LE数は280万で、Stratix 10 SX2800を搭載する(以前の記事ではStratix 10 GX2800と書いたのだが、なぜかCortex-A53を内蔵するStratix 10 SX2800を搭載しているとの事)。消費電力は若干下がって最大215Wになったという話であった(Photo06)。また名称も他の製品にあわせて、昨年の「Intel PAC with Intel Stratix 10 FPGA から「Intel FPGA PAC D5005」へと変更したということであった。
ところでこのFPGA PAC D5005であるが、昨年の発表の際に(Intelからの単体提供ではなく)HPEからソリューションの形で提供されるという話があったが、これに関してHPEより説明があった(Photo07)。
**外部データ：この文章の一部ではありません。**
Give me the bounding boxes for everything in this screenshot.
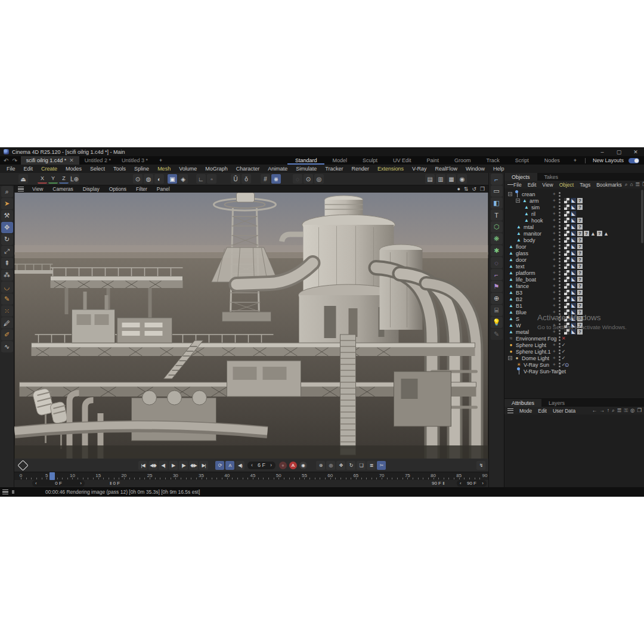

HPEからすると、FPGAアクセラレータがサーバー市場で一番急速に伸びると予測されていることもあり(Photo08)、同社の製品の中で一番台数の出ているProLiant DL380 Gen10にFPGA PAC D5005をインストールする形で出荷を行う、という話であった(Photo09~11)。
ちなみに今のところはProLiant DL380 Gen10のみが対象であるが、これは単に検証がまだ他の製品では終わっていないからという話で、今後は対象機種を増やしていきたいとの事。さらに、9月に東京にベンチマークセンターを開設、リモートからアクセスして利用できるようにするという事であった(Photo12)。なおHPEによるFPGA PAC D5005の価格は228万円との話であった。
最後にアイベックステクノロジーより、FPGA PAC D5005に関する性能の話があった(Photo13)。
同社は動画配信サービスを行っているプロバイダ向けにトランスコード用のIPを提供するメーカーであるが、今回のFPGA PAC D5005を利用することで、Apple ProRes 4Kで4倍、XAVC Intra 4Kで5倍、HEVC Intra 4Kで30倍のエンコード性能(比較対象はAWSのM5 Instance m5.metal(vcpu=96))のトランスコード性能が実現できるとした。実際4K映像をHEVCにトランスコードするにあたり、CPU(Core i7-8700K)のみ(Photo14)とFPGAオフロードした場合(Photo15)を比較、圧倒的に高速にトランスコードが可能になった事をデモした。
なお山崎氏によれば、今回はHPEとの協業であるが、今後は他のメーカーとも協業していきたい(以前のArria 10 PACを発表の際にはDELL EMCと富士通がパートナーとして紹介された)という話であった。